The failure seasonably to move to sever provides sufficient ground, in itself, for the judge's denial of the defendant's several motions. See Mass.R.Crim.P. 9(d)(2), 378 Mass. 860 (1979), and Reporters' Notes thereto, Mass. Ann. Laws, Rules of Criminal Procedure at 433-434 (1980); Commonwealth v. DiPietro, 373 Mass. 369 , 387-388 (1977); Commonwealth v. Jackson, 391 Mass. 749 , 759 (1984). It also supports the Commonwealth's suggestion that the defendant's initial strategy was "to ride on the coattails" of the codefendant's entrapment theory. Indeed, some of the defendant's requests for instructions focused on this defense. A change in tactics in the course of trial does not permit unseasonable motions for severance. In any event, neither a showing of differences in trial strategies between the two defendants, see Commonwealth v. Moran, 387 Mass. at 658-659; Commonwealth v. Miller, 17 Mass. App. Ct. 991 , 992 (1984), nor a showing that the case against the codefendant was stronger, see Commonwealth v. DiBlasio, 17 Mass. App. Ct. 1008 , 1009 (1984), nor any other claim made here is sufficient for us to conclude that the trial judge abused his discretion in denying the motions for severance. See also Commonwealth v. Dickerson, 17 Mass. App. Ct. 960 (1983), and cases cited.
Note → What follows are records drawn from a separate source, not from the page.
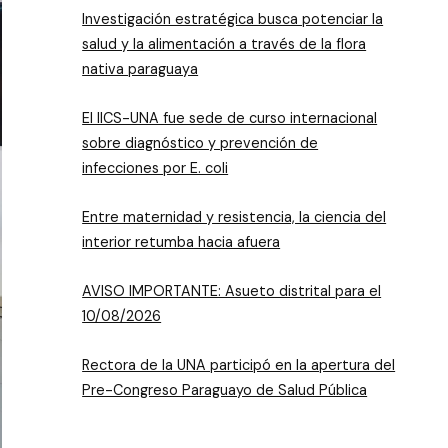
Investigación estratégica busca potenciar la
salud y la alimentación a través de la flora
nativa paraguaya
El IICS-UNA fue sede de curso internacional
sobre diagnóstico y prevención de
infecciones por E. coli
Entre maternidad y resistencia, la ciencia del
interior retumba hacia afuera
AVISO IMPORTANTE: Asueto distrital para el
10/08/2026
Rectora de la UNA participó en la apertura del
Pre-Congreso Paraguayo de Salud Pública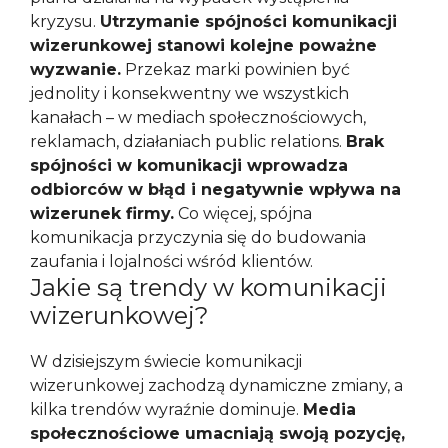
kryzysu.
Utrzymanie spójności komunikacji
wizerunkowej stanowi kolejne poważne
wyzwanie.
Przekaz marki powinien być
jednolity i konsekwentny we wszystkich
kanałach – w mediach społecznościowych,
reklamach, działaniach public relations.
Brak
spójności w komunikacji wprowadza
odbiorców w błąd i negatywnie wpływa na
wizerunek firmy.
Co więcej, spójna
komunikacja przyczynia się do budowania
zaufania i lojalności wśród klientów.
Jakie są trendy w komunikacji
wizerunkowej?
W dzisiejszym świecie komunikacji
wizerunkowej zachodzą dynamiczne zmiany, a
kilka trendów wyraźnie dominuje.
Media
społecznościowe umacniają swoją pozycję,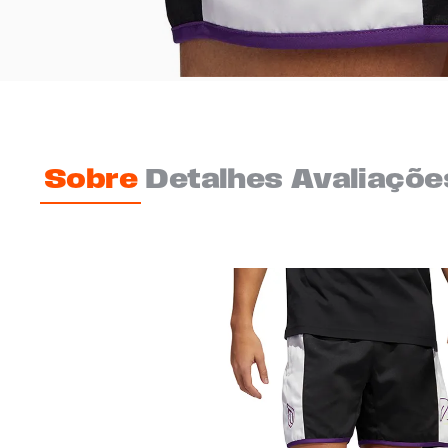
Sobre
Detalhes
Avaliaçõe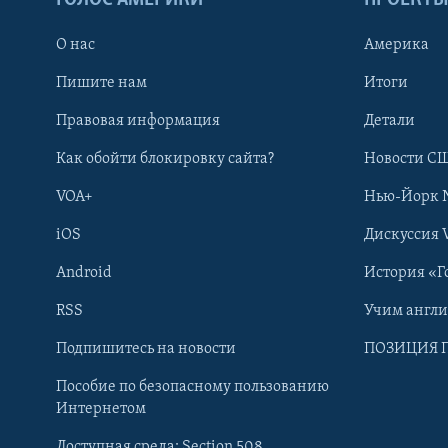
ГОЛОС АМЕРИКИ
ПРОЕКТ
О нас
Америка
Пишите нам
Итоги
Правовая информация
Детали
Как обойти блокировку сайта?
Новости СШ
VOA+
Нью-Йорк 
iOS
Дискуссия 
Android
История «Г
RSS
Учим англ
Learning English
Подпишитесь на новости
ПОЗИЦИЯ 
Пособие по безопасному пользованию
СОЦИАЛЬНЫЕ СЕТИ
Интернетом
Доступная среда: Section 508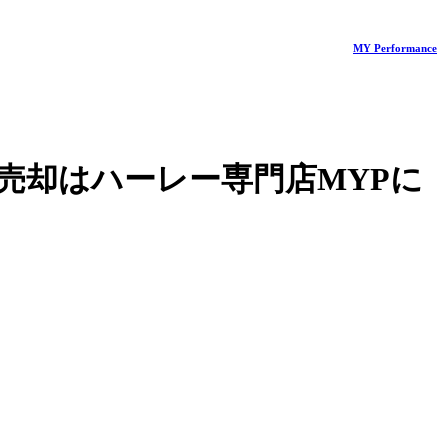
MY Performance
売却はハーレー専門店MYPに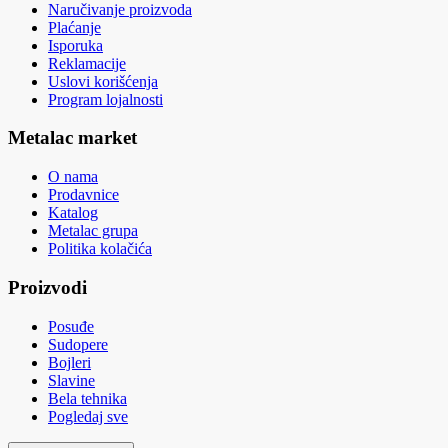
Naručivanje proizvoda
Plaćanje
Isporuka
Reklamacije
Uslovi korišćenja
Program lojalnosti
Metalac market
O nama
Prodavnice
Katalog
Metalac grupa
Politika kolačića
Proizvodi
Posuđe
Sudopere
Bojleri
Slavine
Bela tehnika
Pogledaj sve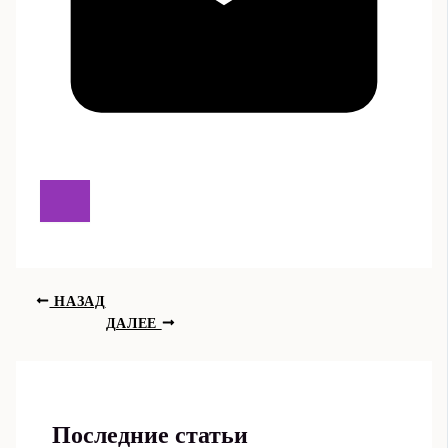
НАЗАД
ДАЛЕЕ
Последние статьи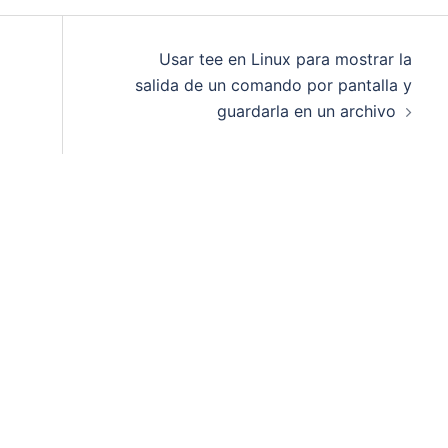
Usar tee en Linux para mostrar la
salida de un comando por pantalla y
guardarla en un archivo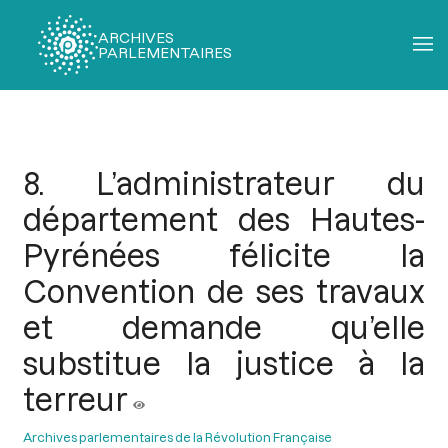
ARCHIVES
PARLEMENTAIRES
Fil
d'Ariane
8. L’administrateur du
département des Hautes-
Pyrénées félicite la
Convention de ses travaux
et demande qu’elle
substitue la justice à la
terreur
Archives parlementaires de la Révolution Française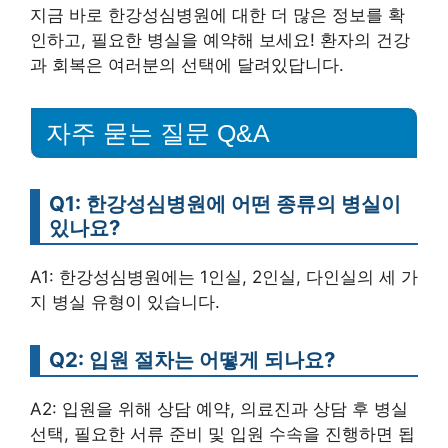
지금 바로 한강성심병원에 대한 더 많은 정보를 확
인하고, 필요한 병실을 예약해 보세요! 환자의 건강
과 회복은 여러분의 선택에 달려있답니다.
자주 묻는 질문 Q&A
Q1: 한강성심병원에 어떤 종류의 병실이
있나요?
A1: 한강성심병원에는 1인실, 2인실, 다인실의 세 가
지 병실 유형이 있습니다.
Q2: 입원 절차는 어떻게 되나요?
A2: 입원을 위해 상담 예약, 의료진과 상담 후 병실
선택, 필요한 서류 준비 및 입원 수속을 진행하면 됩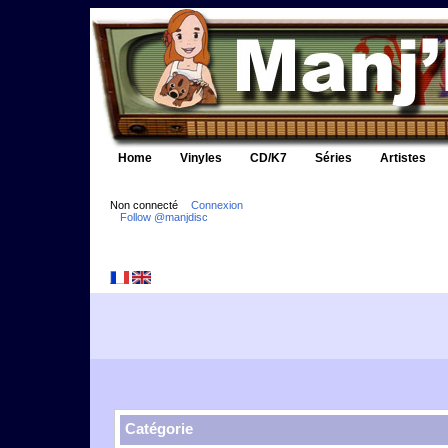
Home
Vinyles
CD/K7
Séries
Artistes
Non connecté
Connexion
Follow @manjdisc
Catégorie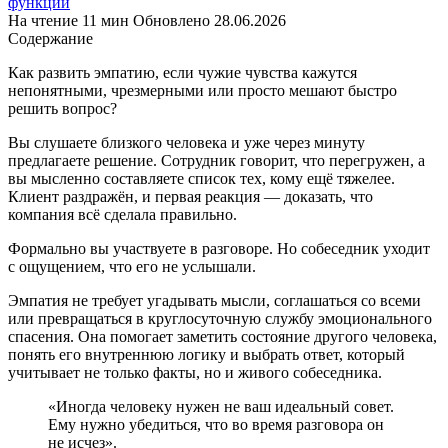
функции
На чтение
11 мин
Обновлено
28.06.2026
Содержание
Как развить эмпатию, если чужие чувства кажутся
непонятными, чрезмерными или просто мешают быстро
решить вопрос?
Вы слушаете близкого человека и уже через минуту
предлагаете решение. Сотрудник говорит, что перегружен, а
вы мысленно составляете список тех, кому ещё тяжелее.
Клиент раздражён, и первая реакция — доказать, что
компания всё сделала правильно.
Формально вы участвуете в разговоре. Но собеседник уходит
с ощущением, что его не услышали.
Эмпатия не требует угадывать мысли, соглашаться со всеми
или превращаться в круглосуточную службу эмоционального
спасения. Она помогает заметить состояние другого человека,
понять его внутреннюю логику и выбрать ответ, который
учитывает не только факты, но и живого собеседника.
«Иногда человеку нужен не ваш идеальный совет.
Ему нужно убедиться, что во время разговора он
не исчез».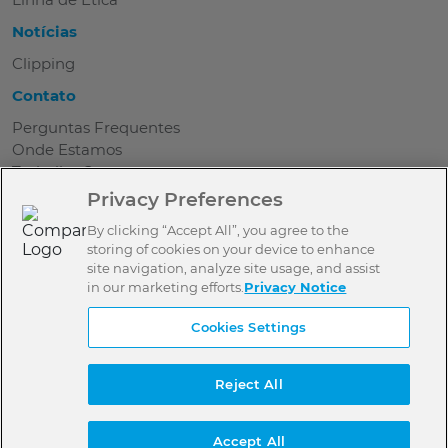
Notícias
Clipping
Contato
Perguntas Frequentes
Onde Estamos
Trabalhe Conosco
Seja Parceiro
Privacy Preferences
Contato
By clicking “Accept All”, you agree to the
Imprensa
storing of cookies on your device to enhance
Aviso de Privacidade
site navigation, analyze site usage, and assist
in our marketing efforts.
Privacy Notice
Termos de Uso
Cookies Settings
Política de Privacidade
Reject All
Seja um doador
Accept All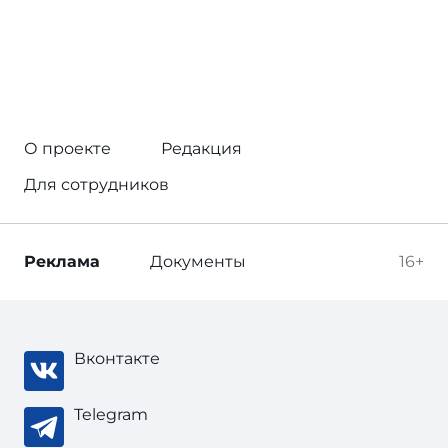
О проекте
Редакция
Для сотрудников
Реклама
Документы
16+
Вконтакте
Telegram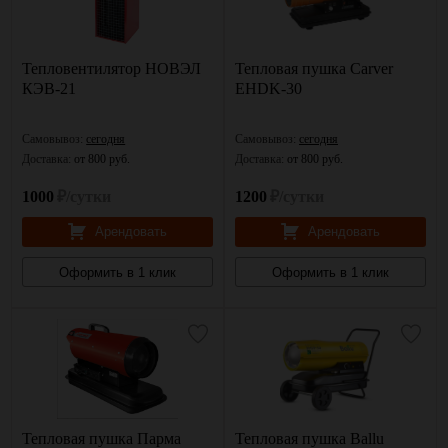
Тепловентилятор НОВЭЛ
Тепловая пушка Carver
КЭВ-21
EHDK-30
Самовывоз:
сегодня
Самовывоз:
сегодня
Доставка:
от 800 руб.
Доставка:
от 800 руб.
1000
₽/сутки
1200
₽/сутки
Арендовать
Арендовать
Оформить в 1 клик
Оформить в 1 клик
Тепловая пушка Парма
Тепловая пушка Ballu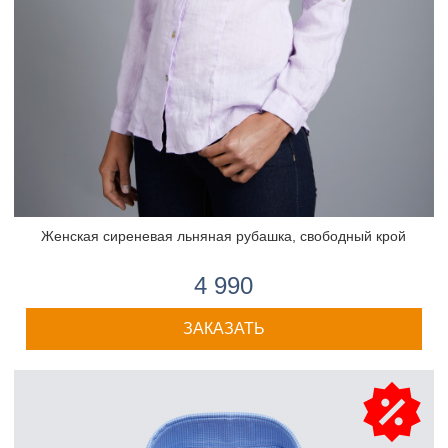
Женская сиреневая льняная рубашка, свободный крой
4 990
ЗАКАЗАТЬ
The denial of the defendant's additional motion for severance, made orally after the admission of previously undisclosed testimony which the defendant claimed was prejudicial, was correct for the reasons stated in Commonwealth v. Costello, 392 Mass. 393 , 398 (1984). The defendant neither showed how his case was prejudiced nor demonstrated how the granting of a new trial would substantially remedy such prejudice. Ibid. There was also no error in the admission of the testimony.
Each of the defendant's rambling contentions concerning the judge's instructions fails for one or more of the following reasons. The argument that the judge failed to give a limiting instruction is raised for the first time on appeal. Commonwealth v. Bongarzone, 390 Mass. at 346. One of the claims ignores the instruction actually given ("no inferences of guilt can be drawn from the fact the defendant did not testify"). The judge's reference to "testimony induced by defense counsel" was unlikely to be misinterpreted by the jury as applying to the defendant, rather than to the codefendant, when viewed in the context of the entire trial.
[Note 1] Confessions, such as the one involved in Bruton, made after the termination of a joint venture or conspiracy "are not admissible, as matter of State law." Commonwealth v. Bongarzone, 390 Mass. 326 , 340 n.11 (1983).